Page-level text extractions

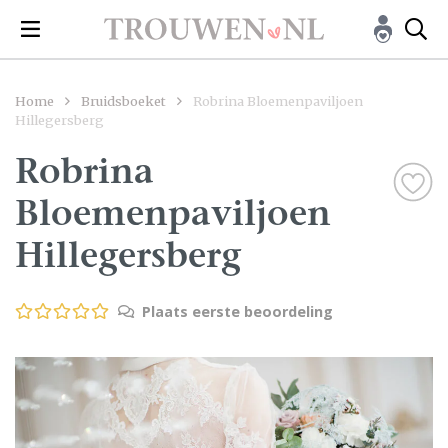
Home
Bruidsboeket
Robrina Bloemenpaviljoen
Hillegersberg
Robrina
Bloemenpaviljoen
Hillegersberg
Plaats eerste beoordeling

- Task goal
All lines with the word "Robrina" need to be copied from the data above.

- Result of this exercise
Robrina Bloemenpaviljoen
Robrina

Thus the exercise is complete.